The year that was, and the year that may be

2016 has been a year of significant change, on many fronts.

It’s been a stellar year for property investors: Huge increases in property values and low interest rates. I do not expect that to be repeated in 2017. Interest rates are on the rise, residential bank lending has dropped markedly, and property prices are levelling off. 2017 will probably be a year when most investors sit back and take a breath. Those who have taken on too much debt should focus on debt repayment. Immigration will remain a key factor looking ahead, and it will be closely monitored by market watchers. Auckland is at the greatest risk – which is to be expected because it has had the greatest gains. The provincial property markets are much less vulnerable as most have merely just caught up to 2008 prices.

We have new prime minister. Who would have picked that a year ago? 2017 is an election year. My guess is that this time next year Bill English will still be prime minister, but Winston Peters will be his deputy.

The New Zealand economy is in good shape. Treasury’s Half Year Economic and Fiscal Update forecasts rising wages, lower unemployment, strong growth (3.6% next year), and growing surpluses. While the Kaikoura earthquake will impact on the current year’s budget surplus, by 2019 the surplus is expected to be $5.4 billion and $8.5 billion by 2021. That’s significant.

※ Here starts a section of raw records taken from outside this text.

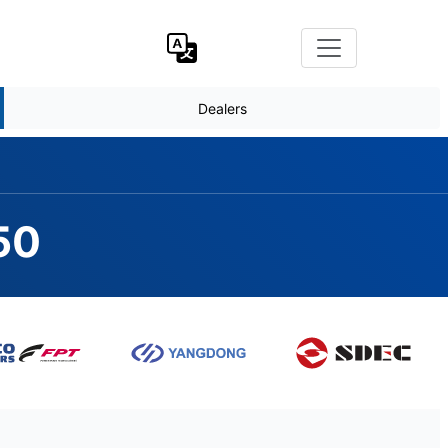
Dealers
50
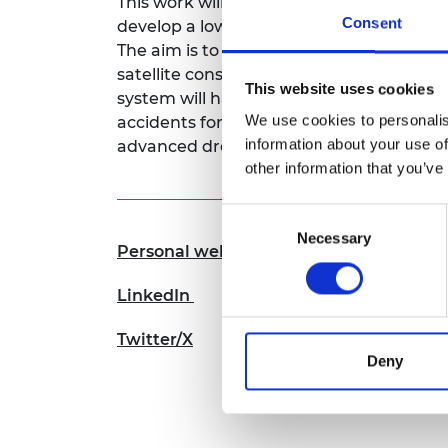
This work will focus on exploiting the be
RAEng Armo
Consent
develop a low-cost, low-powered solutio
Brasiers Co
The aim is to enable a two-way commun
satellite constellations and small mobile
This website uses cookies
system will have a number of transforma
We use cookies to personalis
accidents for connected and autonomous
information about your use of
advanced drone delivery systems.
other information that you’ve
Consent
Necessary
Selection
Personal website
LinkedIn
Twitter/X
Deny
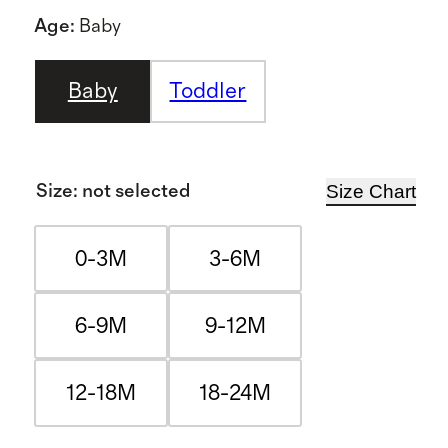
Age
:
Baby
Baby
Toddler
Size Chart
Size
:
not selected
0-3M
3-6M
6-9M
9-12M
12-18M
18-24M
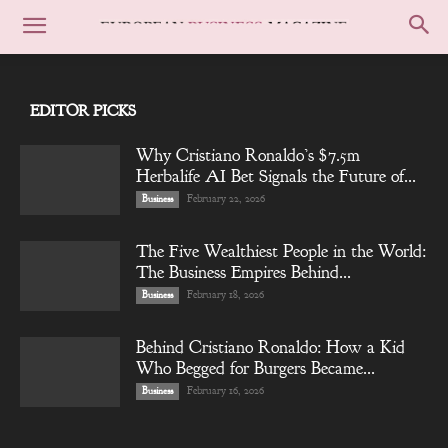
EDITOR PICKS
Why Cristiano Ronaldo’s $7.5m
Herbalife AI Bet Signals the Future of...
February 22, 2026
Business
The Five Wealthiest People in the World:
The Business Empires Behind...
February 18, 2026
Business
Behind Cristiano Ronaldo: How a Kid
Who Begged for Burgers Became...
February 16, 2026
Business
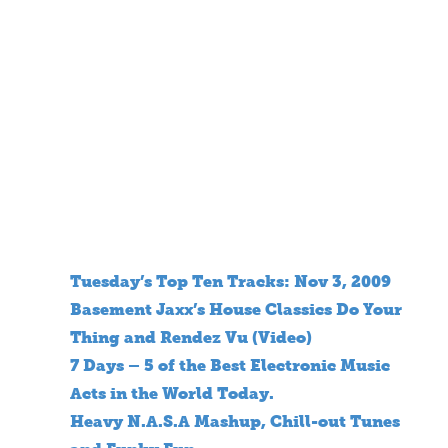
Tuesday’s Top Ten Tracks: Nov 3, 2009
Basement Jaxx’s House Classics Do Your
Thing and Rendez Vu (Video)
7 Days – 5 of the Best Electronic Music
Acts in the World Today.
Heavy N.A.S.A Mashup, Chill-out Tunes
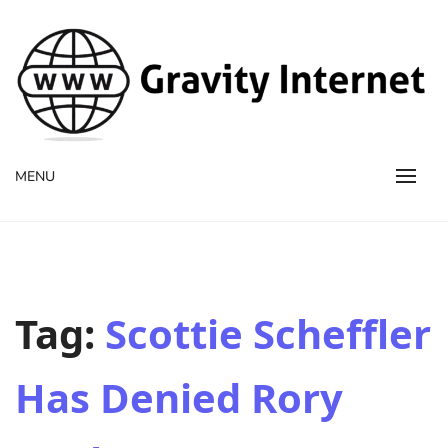
WWW GravityInternetNet
WWW GravityInternetNet
MENU
Tag:
Scottie Scheffler
Has Denied Rory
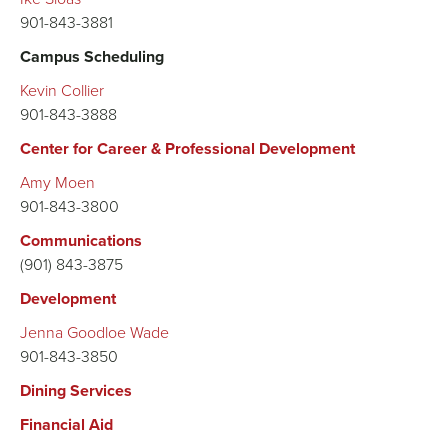
901-843-3881
Campus Scheduling
Kevin Collier
901-843-3888
Center for Career & Professional Development
Amy Moen
901-843-3800
Communications
(901) 843-3875
Development
Jenna Goodloe Wade
901-843-3850
Dining Services
Financial Aid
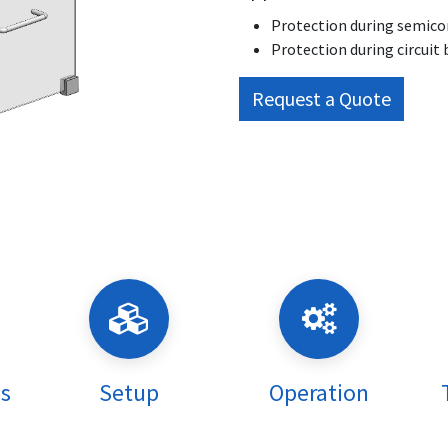
Protection during semicon
Protection during circuit 
Request a Quote
ns
Setup
Operation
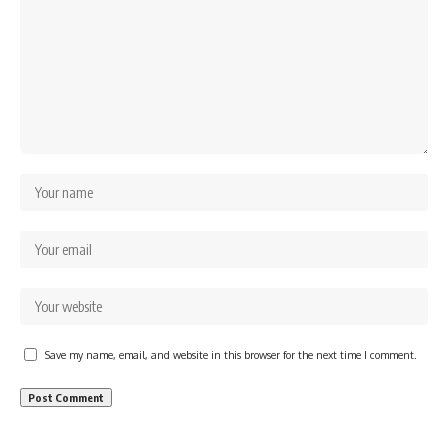
Save my name, email, and website in this browser for the next time I comment.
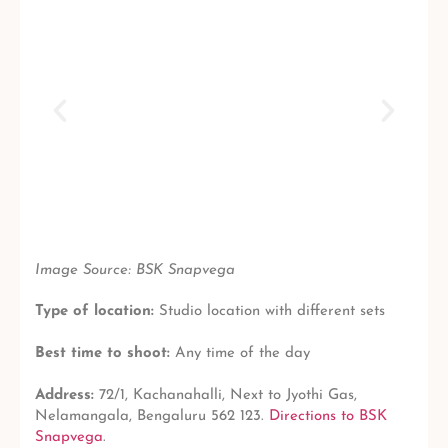
Image Source: BSK Snapvega
Type of location:
Studio location with different sets
Best time to shoot:
Any time of the day
Address:
72/1, Kachanahalli, Next to Jyothi Gas,
Nelamangala, Bengaluru 562 123.
Directions to BSK
Snapvega
.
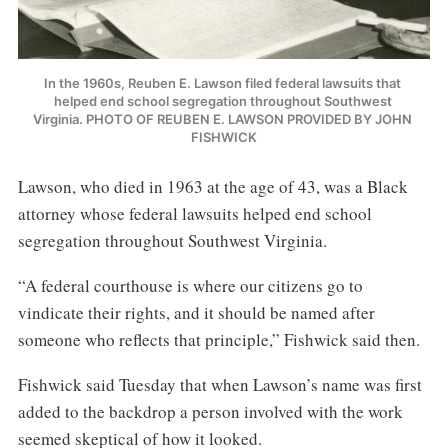
In the 1960s, Reuben E. Lawson filed federal lawsuits that 
helped end school segregation throughout Southwest 
Virginia. PHOTO OF REUBEN E. LAWSON PROVIDED BY JOHN 
FISHWICK
Lawson, who died in 1963 at the age of 43, was a Black
attorney whose federal lawsuits helped end school
segregation throughout Southwest Virginia.
“A federal courthouse is where our citizens go to
vindicate their rights, and it should be named after
someone who reflects that principle,” Fishwick said then.
Fishwick said Tuesday that when Lawson’s name was first
added to the backdrop a person involved with the work
seemed skeptical of how it looked.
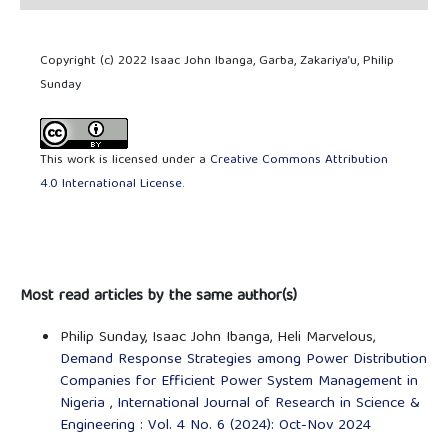
Copyright (c) 2022 Isaac John Ibanga, Garba, Zakariya’u, Philip
Sunday
This work is licensed under a
Creative Commons Attribution
4.0 International License
.
Most read articles by the same author(s)
Philip Sunday, Isaac John Ibanga, Heli Marvelous,
Demand Response Strategies among Power Distribution
Companies for Efficient Power System Management in
Nigeria
,
International Journal of Research in Science &
Engineering : Vol. 4 No. 6 (2024): Oct-Nov 2024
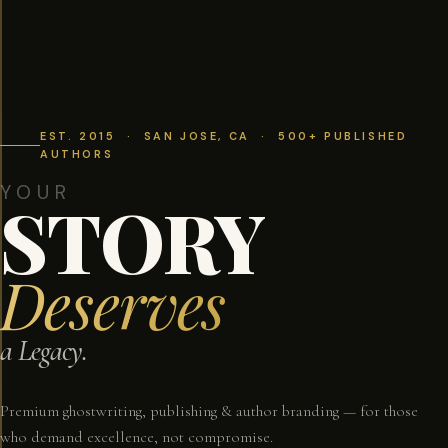
EST. 2015 · SAN JOSE, CA · 500+ PUBLISHED
AUTHORS
YOUR
STORY
Deserves
a Legacy.
Premium ghostwriting, publishing & author branding — for those
who demand excellence, not compromise.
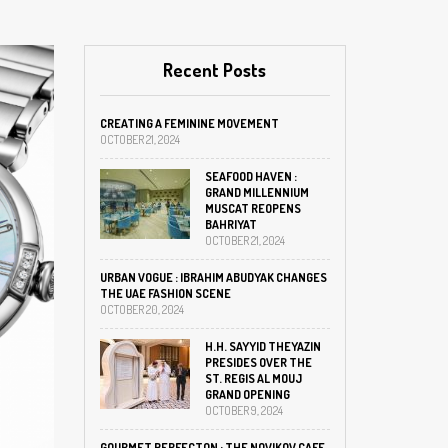
Recent Posts
CREATING A FEMININE MOVEMENT
OCTOBER 21, 2024
SEAFOOD HAVEN :
GRAND MILLENNIUM
MUSCAT REOPENS
BAHRIYAT
OCTOBER 21, 2024
URBAN VOGUE : IBRAHIM ABUDYAK CHANGES
THE UAE FASHION SCENE
OCTOBER 20, 2024
H.H. SAYYID THEYAZIN
PRESIDES OVER THE
ST. REGIS AL MOUJ
GRAND OPENING
OCTOBER 9, 2024
GOURMET PERFECTON : THE NOVIKOV CAFE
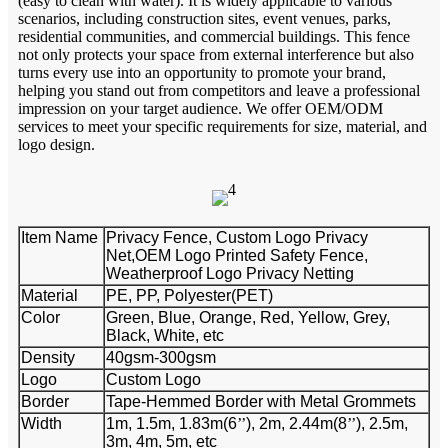
(easy to clean with water). It is widely applicable to various
scenarios, including construction sites, event venues, parks,
residential communities, and commercial buildings. This fence
not only protects your space from external interference but also
turns every use into an opportunity to promote your brand,
helping you stand out from competitors and leave a professional
impression on your target audience. We offer OEM/ODM
services to meet your specific requirements for size, material, and
logo design.
Item Name
Privacy Fence, Custom Logo Privacy
Net,OEM Logo Printed Safety Fence,
Weatherproof Logo Privacy Netting
Material
PE, PP, Polyester(PET)
Color
Green, Blue, Orange, Red, Yellow, Grey,
Black, White, etc
Density
40gsm-300gsm
Logo
Custom Logo
Border
Tape-Hemmed Border with Metal Grommets
Width
1m, 1.5m, 1.83m(6
’’
), 2m, 2.44m(8
’’
), 2.5m,
3m, 4m, 5m, etc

The economy will be boosted by recovering dairy prices. The global dairy price index was up 50% in the 2016 year and next seasons forecast payout is above the breakeven level for most dairy farmers. The outlook is positive for 2017.

The construction sector is also strong, as is tourism which is benefiting from cheap air travel and lower fuel prices. This time last year I wrote, “The OPEC cartel…has been broken by the free market…consumers are benefiting instead of the blackmailers. The lower oil price is also resulting in lower travel costs, which is great news for our domestic and international tourist operators.”
Last week OPEC, and a number of other producers, agreed to cut production to clear a global glut that has depressed prices. How successful this will be in the face of increased production from other independent countries remains to be seen, especially given president-elect Trump has promised to increase US oil production.

The election of Donald Trump as US President is nothing short of remarkable. The anti-establishment movement has been gaining momentum for a number of years, but in 2016 it broke through the barricades. The Brit’s are leading the charge.

The UK’s withdrawal from the European Union (EU), Brexit, is the story of many otherwise silent individuals standing up against a self-serving bureaucracy. The year ahead will be even more challenging for the EU with general elections in the Netherlands, Italy, France and Germany. Anti EU parties are on the rise and may well seize control. The EU has been adamant that a condition of free trade is the free movement of people, which they say means residency (not merely work permits). Either the EU will need to soften its position on this issue or it will implode. Which of the two options eventuates will become clear in 2017.

Rejecting the establishment is also the back story to the astounding rise of Donald Trump. It is evident from the selection of his cabinet that Trump intends to carry out his pre-election promises (tweets!). The Clinton vs. Trump election was largely one of change vs. risk. The desire for change was so great that voters went for the high-risk Trump rather than the establishment Clinton.

Trump will have a very significant impact on world events and world markets. He is a risk taker and a deal-maker and those traits are likely to be the hallmarks of his presidency. The TPP trade deal is dead even before Trump assumes the presidency, because he says it’s a bad deal for America.

Trump will have such a big influence in 2017, that even we at the other end of middle earth will feel it!